The information in the following section regarding physical security has been provided by the General Services Administration's (GSA) Federal Protective Service.
There are more than 900,000 employees working in approximately 6,800 GSA owned or leased Federal buildings. GSA is the agency responsible for ensuring the safety and security of people while on Federal property that is owned or leased by GSA. This section contains recommendations and requirements for agencies in GSA controlled or leased space.
Federal Property Management Regulations 41 CFR Part 101-20 and Executive Order 12656 specifically require GSA to provide standard protection services by coordinating a comprehensive Occupant Emergency Program, which is a short-term emergency response program establishing procedures for safeguarding lives and property during emergencies.
Each GSA owned or leased facility has a designated official, who is the highest ranking official of the primary occupant agency of a Federal facility, or alternatively, a designee selected by mutual agreement of occupant agency officials. The designated official is responsible for developing, implementing, and maintaining an Occupant Emergency Plan, which consists of procedures developed to protect life and property in a specific Federally occupied space under stipulated emergency conditions. The designated official's responsibilities include establishing, staffing, and training an Occupant Emergency Organization, comprised of agency employees who have been designated to perform the requirements established by the Occupant Emergency Plan.

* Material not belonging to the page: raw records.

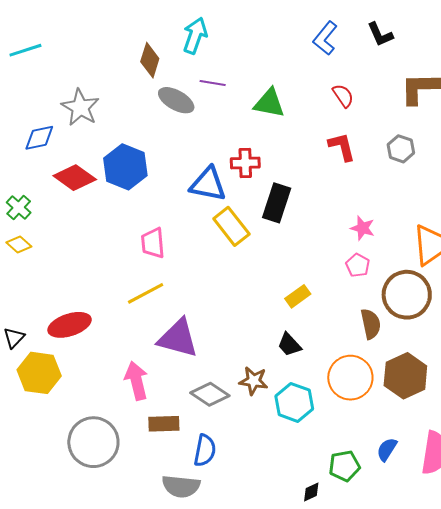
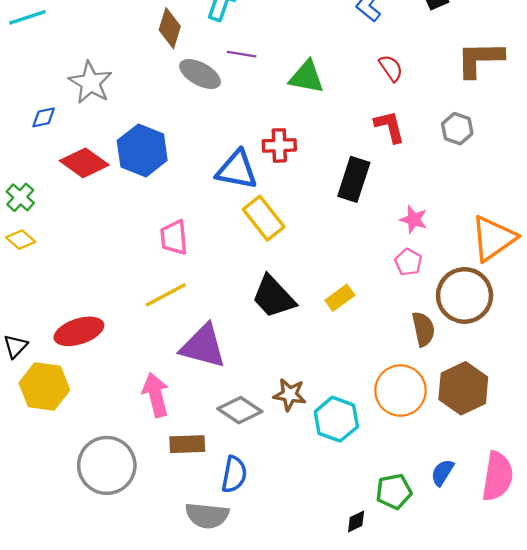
blue diamond: (39, 138) -> (44, 117), size x0.7
black rectangle: (277, 203) -> (354, 179), moved
black trapezoid: (289, 345) -> (273, 297), moved, size x1.6

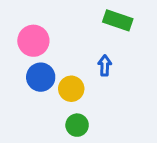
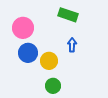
green rectangle: (118, 20) -> (68, 15), moved

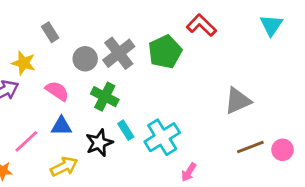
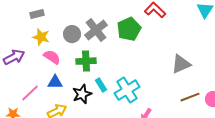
gray rectangle: (50, 32) -> (37, 14), moved, turned -72
yellow star: (24, 63) -> (41, 37), moved
green cross: (105, 97) -> (86, 61), turned -30

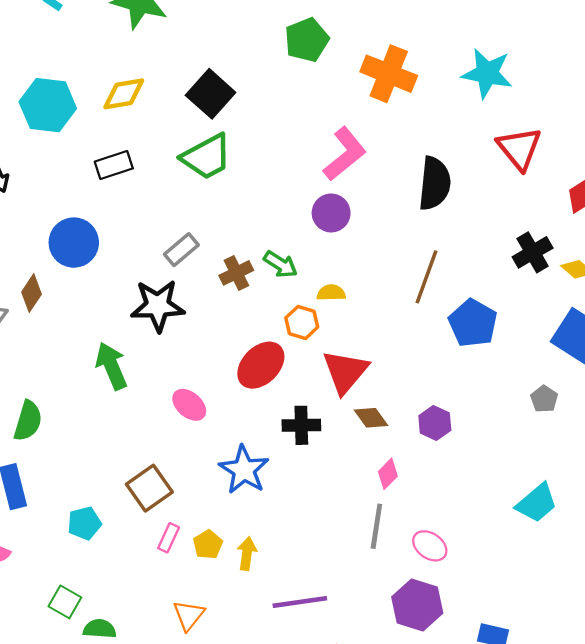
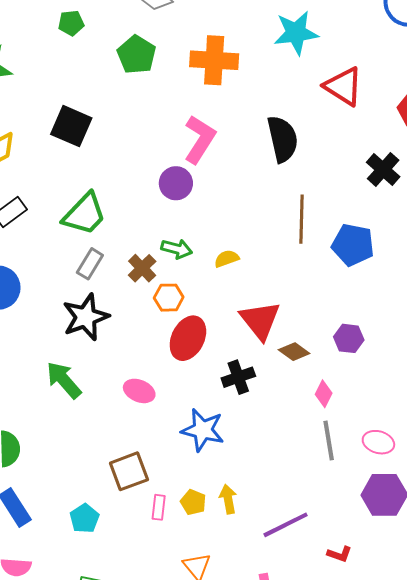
green trapezoid: (207, 157) -> (84, 214), moved
purple circle: (331, 213) -> (176, 183), moved
orange hexagon: (302, 322) -> (169, 298), moved
brown square: (149, 488) -> (129, 471), turned 33

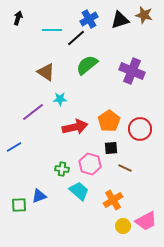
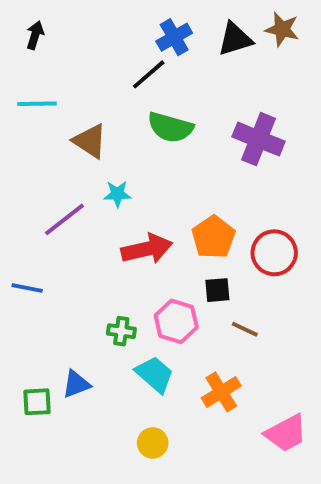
cyan line: (52, 30) -> (37, 104), moved
green semicircle: (87, 65) -> (170, 127), turned -125
blue line: (14, 147) -> (27, 288), turned 42
yellow circle: (123, 226) -> (153, 443), moved

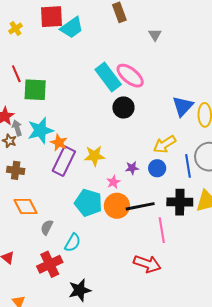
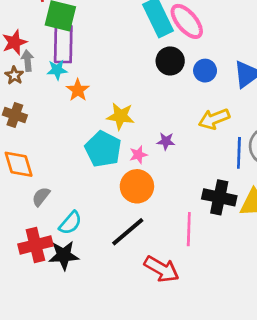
cyan star: (40, 130) -> (57, 70), size x0.6
purple rectangle: (64, 161) -> (63, 44), moved, turned -36
blue circle: (157, 168) -> (205, 71), moved
cyan pentagon: (88, 203) -> (103, 149), moved
black line: (140, 206) -> (128, 232), moved, turned -40
black star: (80, 290) -> (64, 255), moved

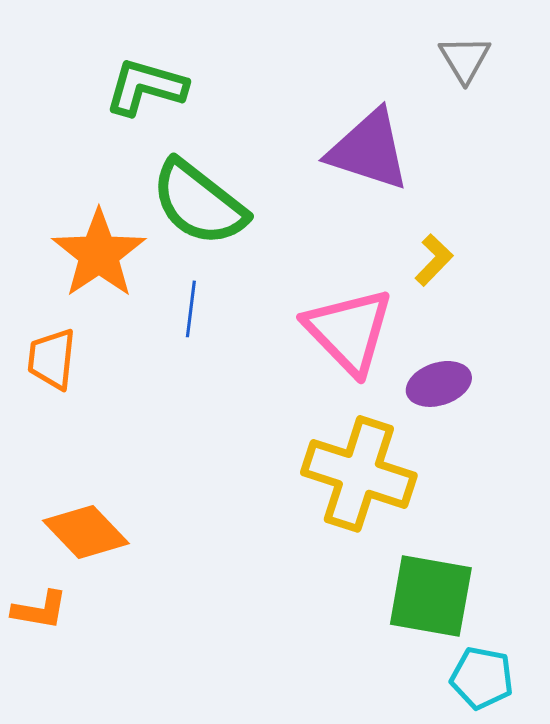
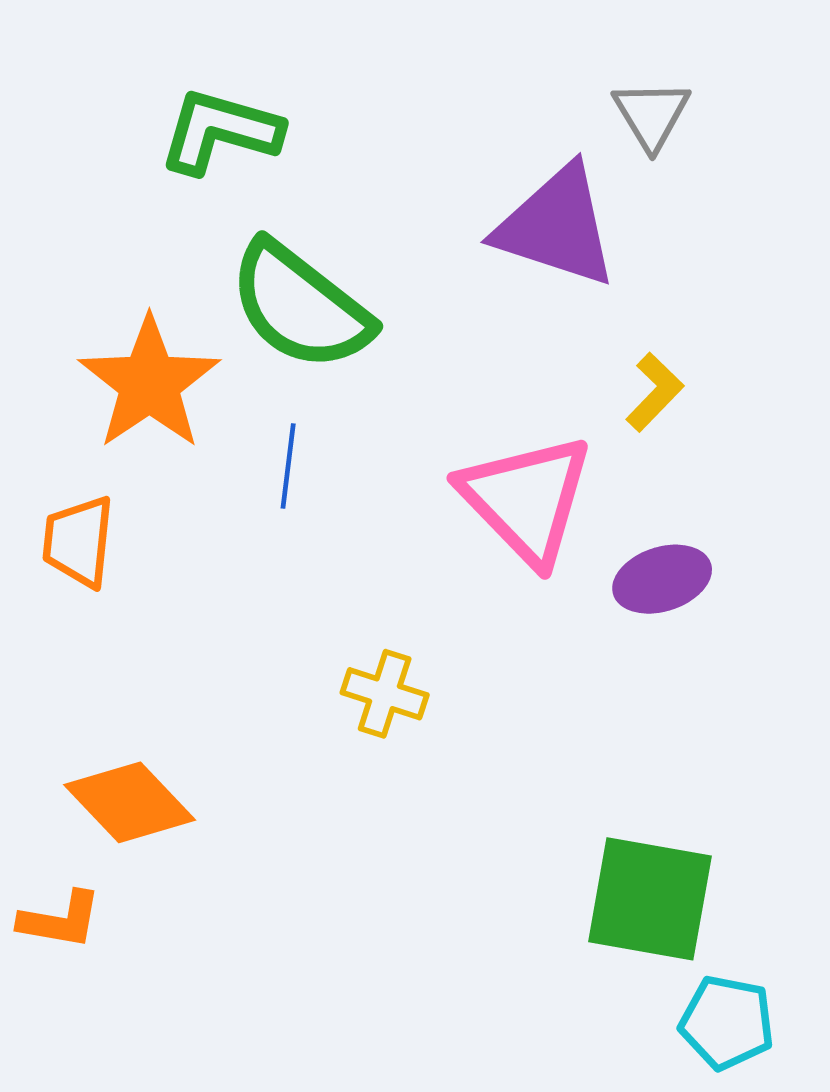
gray triangle: (465, 59) -> (652, 115), moved
yellow cross: (359, 474) -> (385, 694), moved, size x0.5

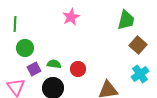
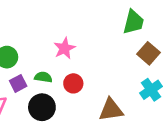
pink star: (71, 17) -> (65, 48), moved

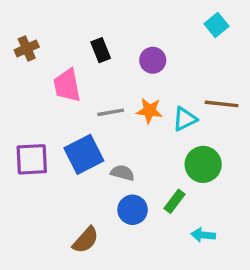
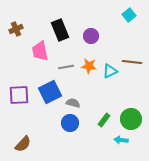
black rectangle: (101, 50) -> (60, 30), size x1.5
green circle: (203, 164) -> (131, 119), moved
blue circle: (133, 210) -> (70, 123), moved
brown semicircle: (86, 240) -> (23, 144), moved

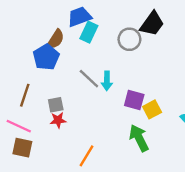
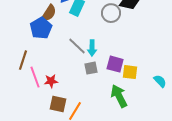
gray square: (56, 105) -> (91, 68), moved
yellow square: (152, 109) -> (130, 72), turned 35
pink line: (19, 126) -> (35, 77), moved, turned 45
brown square: (22, 148) -> (58, 104), moved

According to the regulations, the GSA must assist in the establishment and maintenance of such plans and organizations. All agencies occupying a facility must fully cooperate with the designated official in the implementation of the emergency plans and the staffing of the emergency organization. GSA must provide emergency program policy guidance, review plans and organizations annually, assist in training of personnel, and otherwise ensure proper administration of Occupant Emergency Programs. In leased space, GSA will solicit the assistance of the lessor in the establishment and implementation of plans.
According to the regulations, decisions to activate the Occupant Emergency Organization shall be made by the designated official, or by the designated alternate official. Decisions to activate shall be based upon the best available information, including an understanding of local tensions, the sensitivity of target agencies, and previous experience with similar situations. Advice shall be solicited, when possible, from the GSA buildings manager, from the appropriate Federal Protective Service official, and from Federal, State, and local law enforcement agencies.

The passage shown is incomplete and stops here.